_Data to examine:_
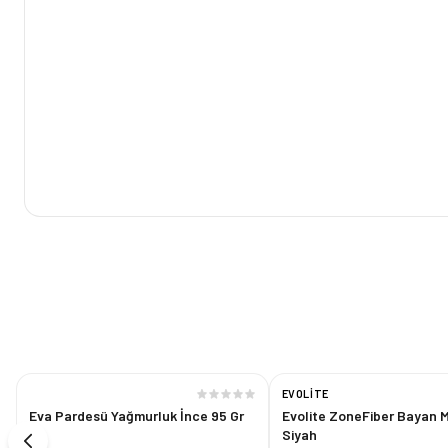
EVOLITE
%
16
Eva Pardesü Yağmurluk İnce 95 Gr
Evolite ZoneFiber Bayan 
Siyah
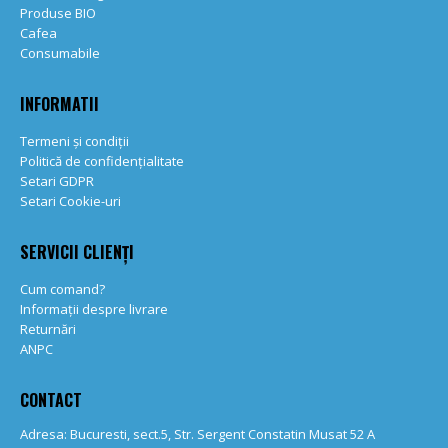
Produse BIO
Cafea
Consumabile
INFORMATII
Termeni și condiții
Politică de confidențialitate
Setari GDPR
Setari Cookie-uri
SERVICII CLIENȚI
Cum comand?
Informații despre livrare
Returnări
ANPC
CONTACT
Adresa: Bucuresti, sect.5, Str. Sergent Constatin Musat 52 A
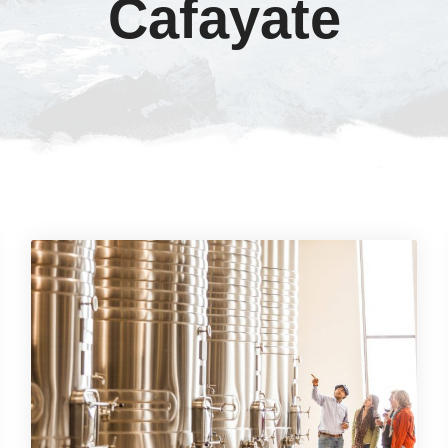
Cafayate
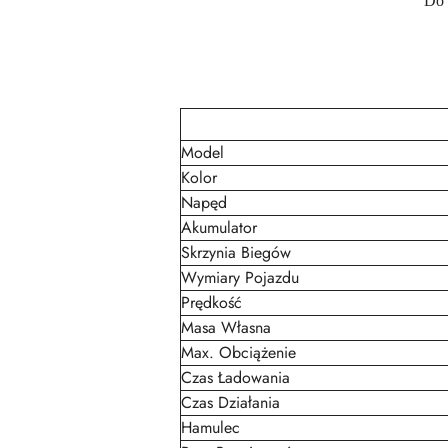
Do 
Model
Kolor
Napęd
Akumulator
Skrzynia Biegów
Wymiary Pojazdu
Prędkość
Masa Własna
Max. Obciążenie
Czas Ładowania
Czas Działania
Hamulec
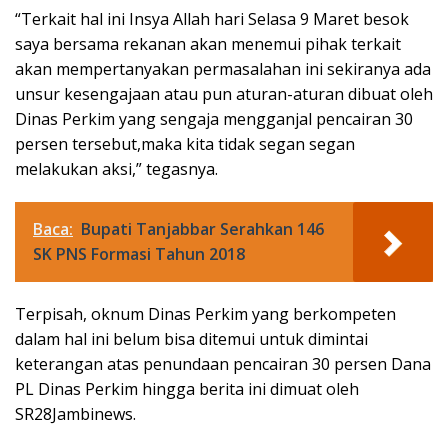
“Terkait hal ini Insya Allah hari Selasa 9 Maret besok
saya bersama rekanan akan menemui pihak terkait
akan mempertanyakan permasalahan ini sekiranya ada
unsur kesengajaan atau pun aturan-aturan dibuat oleh
Dinas Perkim yang sengaja mengganjal pencairan 30
persen tersebut,maka kita tidak segan segan
melakukan aksi,” tegasnya.
Baca:
Bupati Tanjabbar Serahkan 146
SK PNS Formasi Tahun 2018
Terpisah, oknum Dinas Perkim yang berkompeten
dalam hal ini belum bisa ditemui untuk dimintai
keterangan atas penundaan pencairan 30 persen Dana
PL Dinas Perkim hingga berita ini dimuat oleh
SR28Jambinews.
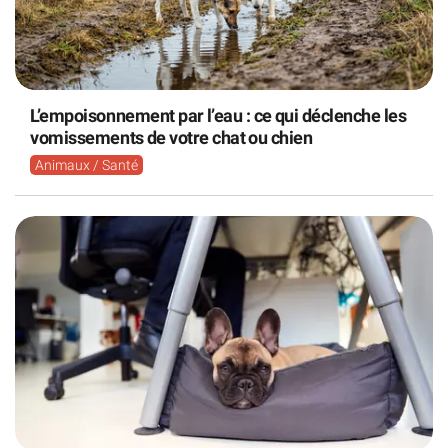
L’empoisonnement par l’eau : ce qui déclenche les
vomissements de votre chat ou chien
Animaux / Santé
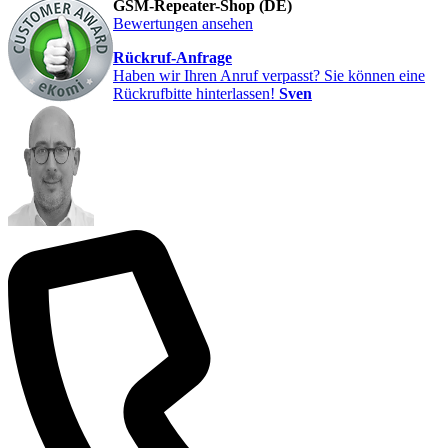
GSM-Repeater-Shop (DE)
Bewertungen ansehen
Rückruf-Anfrage
Haben wir Ihren Anruf verpasst? Sie können eine
Rückrufbitte hinterlassen!
Sven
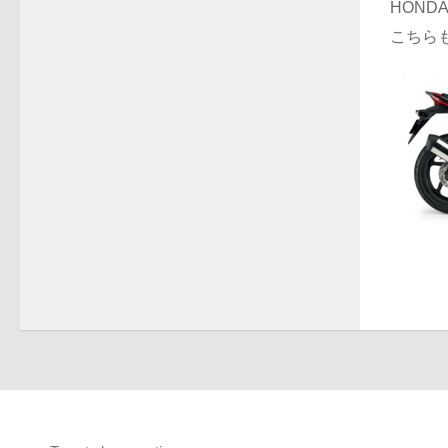
HONDA
こちら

_Exercise:_ Leaving pictures aside, write out each record above exactly as given.

_Response:_
EVOLITE
%
16
Eva Pardesü Yağmurluk İnce 95 Gr
Evolite ZoneFiber Bayan 
Siyah
Produse BIO
Cafea
Consumabile
INFORMATII
Termeni și condiții
Politică de confidențialitate
Setari GDPR
Setari Cookie-uri
SERVICII CLIENȚI
Cum comand?
Informații despre livrare
Returnări
ANPC
CONTACT
Adresa: Bucuresti, sect.5, Str. Sergent Constatin Musat 52 A
Cafayate
Do 
Model
Kolor
Napęd
Akumulator
Skrzynia Biegów
Wymiary Pojazdu
Prędkość
Masa Własna
Max. Obciążenie
Czas Ładowania
Czas Działania
Hamulec
“Terkait hal ini Insya Allah hari Selasa 9 Maret besok
saya bersama rekanan akan menemui pihak terkait
akan mempertanyakan permasalahan ini sekiranya ada
unsur kesengajaan atau pun aturan-aturan dibuat oleh
Dinas Perkim yang sengaja mengganjal pencairan 30
persen tersebut,maka kita tidak segan segan
melakukan aksi,” tegasnya.
Baca:
Bupati Tanjabbar Serahkan 146
SK PNS Formasi Tahun 2018
Terpisah, oknum Dinas Perkim yang berkompeten
dalam hal ini belum bisa ditemui untuk dimintai
keterangan atas penundaan pencairan 30 persen Dana
PL Dinas Perkim hingga berita ini dimuat oleh
SR28Jambinews.
L’empoisonnement par l’eau : ce qui déclenche les
vomissements de votre chat ou chien
Animaux / Santé
GSM-Repeater-Shop (DE)
Bewertungen ansehen
Rückruf-Anfrage
Haben wir Ihren Anruf verpasst? Sie können eine
Rückrufbitte hinterlassen!
Sven
HONDA
こちら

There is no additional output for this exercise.